This lesson is part of our unit on algebraic manipulation.
Now algebra can be incredibly useful, so let's get started and see how we're going to be using it today.
By the end of today's lesson, you'll be able to use the distributive law to find the product of three binomials.
Now, one of the words we're gonna be using today, and we're gonna be using it a lot, is the word binomial.
A binomial is an algebraic expression representing the sum or difference of exactly two unlike terms. Now there's some examples on the screen, so feel free to pause if you want a moment to read through them.
Another key phrase we're gonna be using today is the distributive law.
And the distributive law says that multiplying a sum is the same as multiplying each addend and summing the result.
And again, feel free to pause if you want a moment to read through these.
Our lesson today has two parts to it, and we're gonna begin with part one on the product of three expressions.
We could apply the distributive law to find the product of two binomials.
So for example, multiplying X plus 7 with X subtract 8.
We can now expand and simplify by collecting any like terms. So we end up with X squared subtract 8X plus 7X subtract 56.
And as we know the 2X terms are like terms so we can gather them and write this more simply as X squared subtract X subtract 56.
Because two of the partial products were like terms, our expanded form now has three terms in it, and we call this a trinomial.
How could we write 2X lots of X minus 5 multiplied by X minus 9 in expanded form? Alex suggests that we could multiply the two binomials and then multiply the result by 2X.
And Lucas suggests that we could multiply 2X by X minus 5, and then multiply that result by X minus 9.
What do you think? Well, we read this expression as 2X multiplied by X minus 5 multiplied by X minus 9.

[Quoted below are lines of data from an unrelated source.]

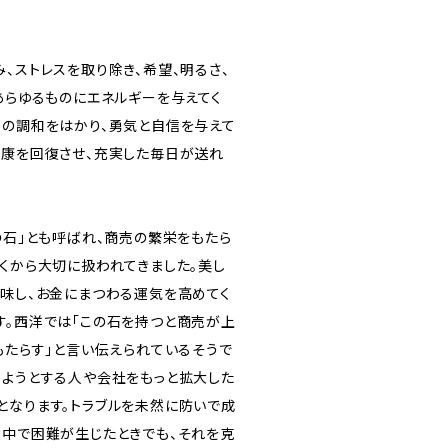
、ストレスを取り除き、希望、明るさ、
あらゆるものにエネルギーを与えてく
身の調和をはかり、勇気と自信を与えて
健康を回復させ、充実した毎日が送れ
の石」とも呼ばれ、商売の繁栄をもたら
古くから大切に扱われてきました。美し
意味し、お金にまつわる運気を高めてく
す。西洋では「この石を持つと商売が上
もたらす」と言い伝えられているそうで
めようとする人や会社をもっと拡大した
となります。トラブルを未然に防いで成
途中で困難が生じたときでも、それを克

And since multiplication is associative, we can multiply any two of these expressions first, and then multiply the product by the third.
Sometimes multiplying in one order can be easier than another, however the final product will always be the same.

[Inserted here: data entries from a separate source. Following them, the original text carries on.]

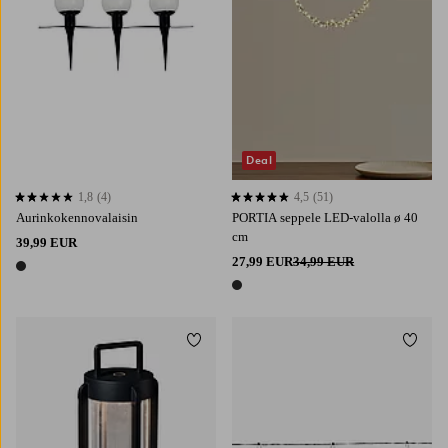
Deal
1,8
(4)
4,5
(51)
1,8 perustuen 4 arvosanaan
4,5 perustuen 51 arvosanaan
Aurinkokennovalaisin
PORTIA seppele LED-valolla ø 40
cm
39,99 EUR
27,99 EUR
34,99 EUR
1 väri
1 väri
Lisää suosikkeihin
Lisää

So let's consider Alex's approach.
We'll multiply the binomials.
This leads to the result X squared minus 14X plus 45.
We now need to multiply everything by 2X.
This gives us 2X cubed subtract 28X squared plus 90X.
But what about Lucas's approach? Will this be any easier? We're going to multiply 2X and X minus 5 together first.
This gives us 2X squared subtract 10X.
We now have our two binomial expressions, and we need to expand the brackets here.
So we end up with 2X squared lots of X minus 9, subtract 10X lots of X minus 9, and this simplifies down to 2X cubed minus 28X squared plus 90X.
And we can see that we got the exact same result as Alex did.
Now Lucas points out that he does like Alex's method because the original binomials had a coefficient of one, and they were very easy to multiply together first.
Alex points out that Lucas's method was good because we reduced the product of three expressions, the product of two binomials, in just one step.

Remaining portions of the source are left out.